## DATA SUPPLIED

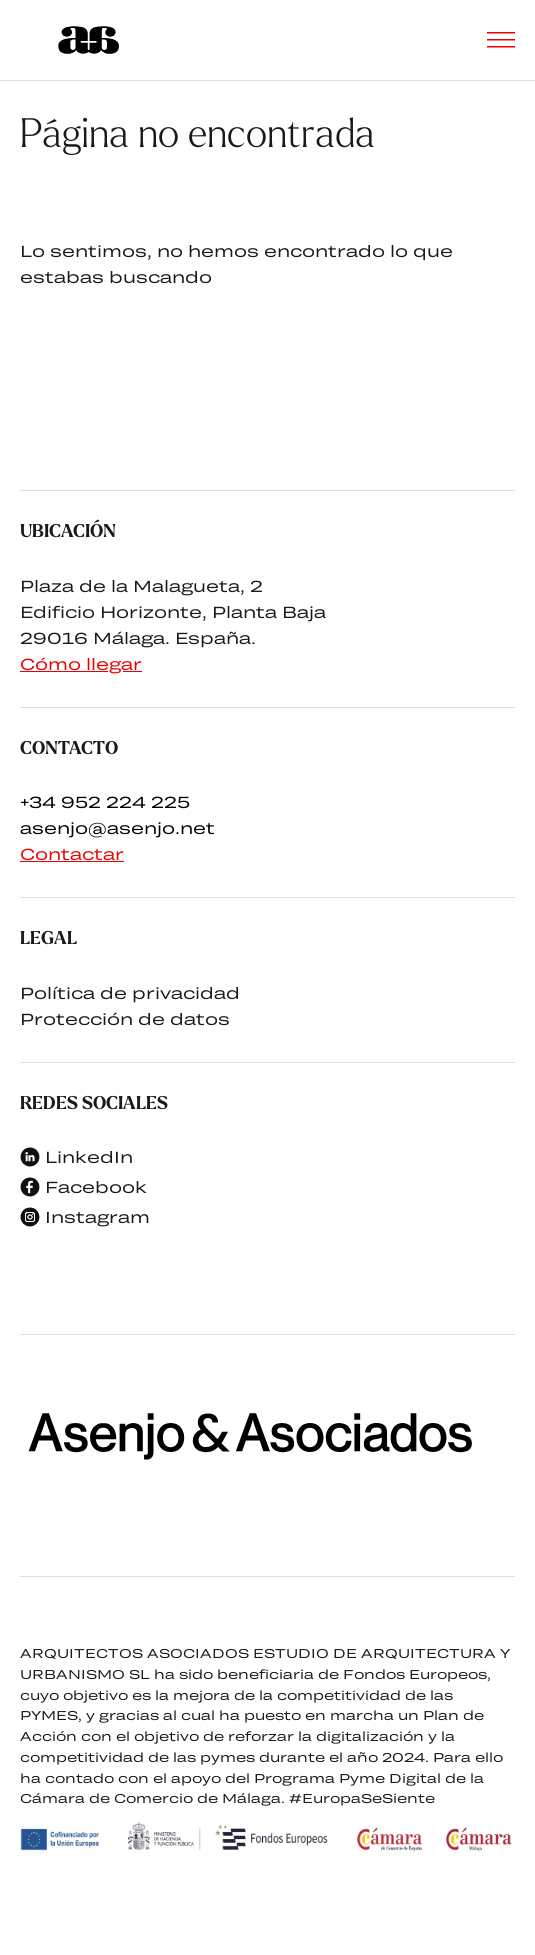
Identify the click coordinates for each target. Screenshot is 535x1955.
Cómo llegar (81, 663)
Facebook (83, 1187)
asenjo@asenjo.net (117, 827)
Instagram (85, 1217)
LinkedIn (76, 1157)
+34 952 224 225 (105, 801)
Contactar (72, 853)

## INSTRUCTIONS TO FOLLOW
Each line above must be repeated exactly in the answer, with pictures omitted.

## SOLUTION FOR THIS TASK
Identify the click coordinates for each target. Screenshot is 535x1955.
Cómo llegar (81, 663)
Facebook (83, 1187)
asenjo@asenjo.net (117, 827)
Instagram (85, 1217)
LinkedIn (76, 1157)
+34 952 224 225 (105, 801)
Contactar (72, 853)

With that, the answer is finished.